Selon Criteo, l’acquisition client englobe toutes les méthodes, à la fois online et offline, permettant de trouver une nouvelle clientèle et d’inciter à l’achat. En acquérant et diffusant un ensemble de matches dont l’audience est élevée, Amazon incite donc les fans de football à s’inscrire sur sa plateforme.
On peut également anticiper l’insertion d’un bouton d’achat qui servirait à acheter des produits liés au sport diffusé. Beaucoup de possibilités pour la marketplace en somme !
Quid de Google et Facebook ?
Les deux géants réseaux sociaux sont habitués à la diffusion de contenu gratuit sur leur plateforme. Face aux changements d’habitude des consommateurs et à la multiplication des écrans, elles disposent déjà d’un atout qui leur permettrait de s’adapter plus rapidement que les diffuseurs traditionnels.
Il est en effet possible de consulter un live Facebook ou YouTube depuis son smartphone, sa tablette ou sur sa TV connectée. La connaissance de leurs utilisateurs leur permettrait de proposer des publicités ultraciblées à des moments clés dans le visionnage d’une compétition.
Par ailleurs, des sports émergents ont déjà fait des réseaux sociaux leur plateforme privilégiée de diffusion. C’est le cas du crossfit ou encore de l’e-sport. C’est ainsi que les Crossfit Games avaient été diffusés sur Facebook et la chaîne CBS.
Les revenus publicitaires justifient-ils pour autant ces investissements massifs ?
Si le rachat des droits de diffusion de la compétition de football brésilienne par Google pour l’Europe et l’Asie jusqu’en 2022, permet d’imaginer un modèle économique basé sur la publicité ; l’acquisition des droits pour les compétitions de surf par Facebook laisse la porte ouverte aux interrogations.
Même si la précédente édition avait rassemblé plus de 14 millions de spectateurs, il est difficile de se prononcer sur la rentabilité de cet investissement en se basant sur un revenu publicitaire.
Selon Brief Eco « le modèle de Facebook ne s’appuie pas seulement sur l’augmentation du nombre d’utilisateurs, mais sur la récolte de données les concernant. Son objectif est donc que ces utilisateurs soient actifs sur la plateforme, ce qui lui permet aussi d’accroître la visibilité des publicités des annonceurs. »
Facebook chercherait donc à augmenter son nombre d’utilisateurs et la monétisation de leur temps passé à visionner des spots publicitaires, ce qui aurait également pour effet d’augmenter sa valeur boursière.

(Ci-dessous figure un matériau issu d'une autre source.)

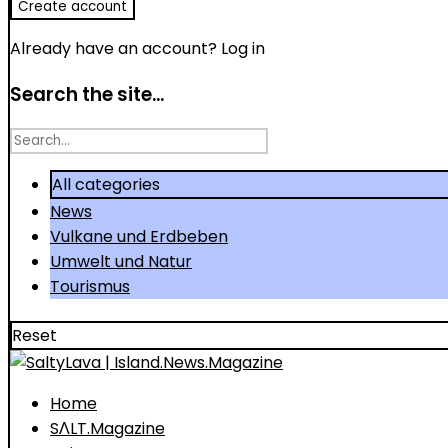
Already have an account?
Log in
Search the site...
Search
for
All categories
News
Vulkane und Erdbeben
Umwelt und Natur
Tourismus
Reset
Home
SΛLT.Magazine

En effet, il faut rappeler que le réseau social cherche à retenir ses utilisateurs le plus longtemps possible sur sa plateforme en leur proposant du contenu intéressant. Cela contribuerait donc à leur stratégie de rétention de l’utilisateur.
Les atouts des GAFA
Pour entrer sur le marché les GAFA possèdent des atouts de taille comme une plateforme prête et facile d’accès, une notoriété qui donne confiance aux utilisateurs et une bonne connaissance de ces derniers afin de leur proposer des publicités ciblées.
Nous avons vu au cours de cet article comment l’achat de ces licences pouvaient correspondre à leurs objectifs stratégiques respectifs. Cependant, certains éléments constituent un frein à leur établissement de manière durable.
En effet les droits de diffusion très élevés constituent une barrière économique importante à l’investissement. Le ROI attendu des revenus publicitaires n’est pas vérifié et les plateformes disposent d’autres stratégies moins onéreuses pour atteindre leurs objectifs.
Par ailleurs le manque d’expertise pour les commentaires sportifs pourrait s’avérer être un handicap face aux diffuseurs traditionnels.
Malgré ces obstacles, on ne peut s’empêcher de penser que les GAFA feront leur entrée car ils ont prouvé plus d’une fois par le passé qu’ils pouvaient bouleverser les codes d’un marché. La question est donc : à quand ?
NB : Nous n’avons pas mentionné l’entreprise Apple qui fait pourtant partie des GAFA car elle n’a montré aucun signe d’intérêt ou même de gros investissement pour les compétitions sportives ces dernières années.